[Transcribed page contents]
──────────────────────────────
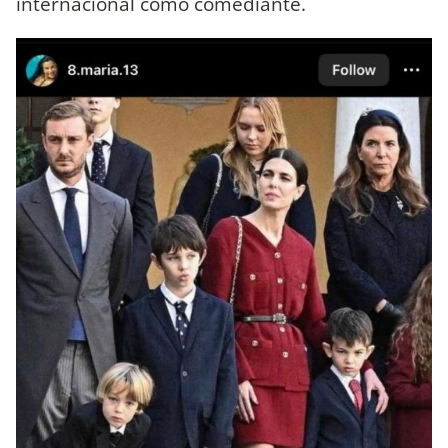
internacional como comediante.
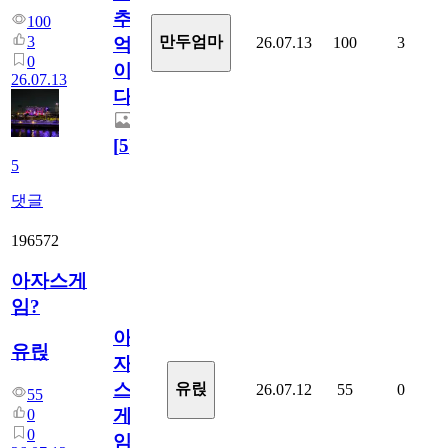
추
100
3
만두엄마
26.07.13
100
3
억
0
이
26.07.13
다.
[
5
]
5
댓글
196572
아자스게
임?
아
유릱
자
스
유릱
26.07.12
55
0
55
게
0
0
임?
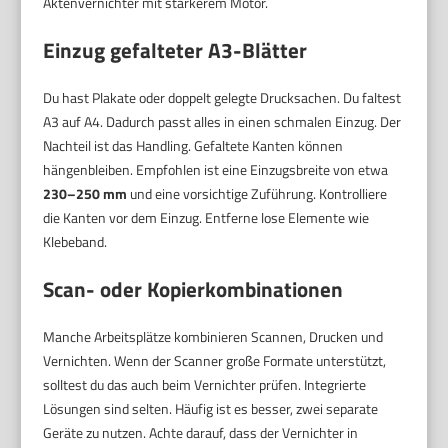
Aktenvernichter mit stärkerem Motor.
Einzug gefalteter A3-Blätter
Du hast Plakate oder doppelt gelegte Drucksachen. Du faltest
A3 auf A4. Dadurch passt alles in einen schmalen Einzug. Der
Nachteil ist das Handling. Gefaltete Kanten können
hängenbleiben. Empfohlen ist eine Einzugsbreite von etwa
230–250 mm
und eine vorsichtige Zuführung. Kontrolliere
die Kanten vor dem Einzug. Entferne lose Elemente wie
Klebeband.
Scan- oder Kopierkombinationen
Manche Arbeitsplätze kombinieren Scannen, Drucken und
Vernichten. Wenn der Scanner große Formate unterstützt,
solltest du das auch beim Vernichter prüfen. Integrierte
Lösungen sind selten. Häufig ist es besser, zwei separate
Geräte zu nutzen. Achte darauf, dass der Vernichter in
──────────────────────────────
## Activity
Exclude the images, then output the data above word for word.

## Answer to this problem
internacional como comediante.
추
100
3
만두엄마
26.07.13
100
3
억
0
이
26.07.13
다.
[
5
]
5
댓글
196572
아자스게
임?
아
유릱
자
스
유릱
26.07.12
55
0
55
게
0
0
임?
Aktenvernichter mit stärkerem Motor.
Einzug gefalteter A3-Blätter
Du hast Plakate oder doppelt gelegte Drucksachen. Du faltest
A3 auf A4. Dadurch passt alles in einen schmalen Einzug. Der
Nachteil ist das Handling. Gefaltete Kanten können
hängenbleiben. Empfohlen ist eine Einzugsbreite von etwa
230–250 mm
und eine vorsichtige Zuführung. Kontrolliere
die Kanten vor dem Einzug. Entferne lose Elemente wie
Klebeband.
Scan- oder Kopierkombinationen
Manche Arbeitsplätze kombinieren Scannen, Drucken und
Vernichten. Wenn der Scanner große Formate unterstützt,
solltest du das auch beim Vernichter prüfen. Integrierte
Lösungen sind selten. Häufig ist es besser, zwei separate
Geräte zu nutzen. Achte darauf, dass der Vernichter in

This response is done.